If you are using VelocityViewServlet, VelocityLayoutServlet, and/or VelocityViewTag in the same application and do not want them to share a VelocityView instance for some reason, you can tell them to keep their VelocityViews private by setting org.apache.velocity.tools.shared.config to false in the init-params of the servlet config.

Using

The most basic environment is to bind the VelocityViewServlet to the extension which pleases you (*.vhtml, *.vm, etc) in your /WEB-INF/web.xml file:

<?xml version="1.0" encoding="UTF-8" ?>
<web-app 
  xmlns="http://java.sun.com/xml/ns/javaee"
  xmlns:xsi="http://www.w3.org/2001/XMLSchema-instance"
  xsi:schemaLocation="http://java.sun.com/xml/ns/javaee http://java.sun.com/xml/ns/javaee/web-app_3_0.xsd"
  metadata-complete="false"
  version="3.0">
    <servlet>
        <servlet-name>view</servlet-name>
        <servlet-class>servlet.ViewServlet</servlet-class>
        <load-on-startup>1</load-on-startup>
    </servlet>
    <servlet-mapping>
        <servlet-name>view</servlet-name>
        <url-pattern>*.vhtml</url-pattern>
    </servlet-mapping>
</web-app>

Then, you would of course add some tools, either by providing a /WEB-INF/tools.xml file or by enabling default tools (by means of the org.apache.velocity.tools.loadDefaults configuration parameter described above), or both. In the later case, your custom tools configuration will overwrite the default ones.

You can easily use a custom subclass of the VelocityViewServlet and override its methods, amongs which but not limited to: createContext(request, response), fillContext(context, request), getTempate(request, response), setContentType().
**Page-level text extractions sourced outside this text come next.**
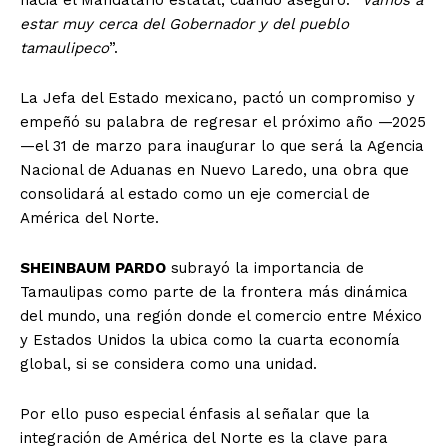
estar muy cerca del Gobernador y del pueblo
tamaulipeco
”.
La Jefa del Estado mexicano, pactó un compromiso y
empeñó su palabra de regresar el próximo año —2025
—el 31 de marzo para inaugurar lo que será la Agencia
Nacional de Aduanas en Nuevo Laredo, una obra que
consolidará al estado como un eje comercial de
América del Norte.
SHEINBAUM PARDO
subrayó la importancia de
Tamaulipas como parte de la frontera más dinámica
del mundo, una región donde el comercio entre México
y Estados Unidos la ubica como la cuarta economía
global, si se considera como una unidad.
Por ello puso especial énfasis al señalar que la
integración de América del Norte es la clave para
You can also override the VelocityView class, which gives a wider range of subclassing options. You can do so by providing a custom VelocityView class name tp the org.apache.velocity.tools.view.class init (at the servlet/filter level) or config (at the webapp level) parameter, see above.

Be sure to check the tools integration mechanism described in the creating tools section to see how the configuration, your custom view and your custom tools do interact.

Other Ways to Integrate VelocityTools

ToolboxFactory

This is unfinished. You can help fix that! - TODO: Discuss lifecycle, configuration, and use. See this email thread for more on this, including code samples.

Standalone Use

The so-called "standalone" methods of tool use developed from a desire to use tools directly, particularly the GenericTools which had no servlet dependencies. However, now many VelocityView tools can also be used "standalone" with varying degrees of effort and no need to create any VelocityView instances. Most of the time, you just treat them like any other POJO--create an instance, provide any need values/objects and use it.

If you want a little more help with things, consider using a ToolManager.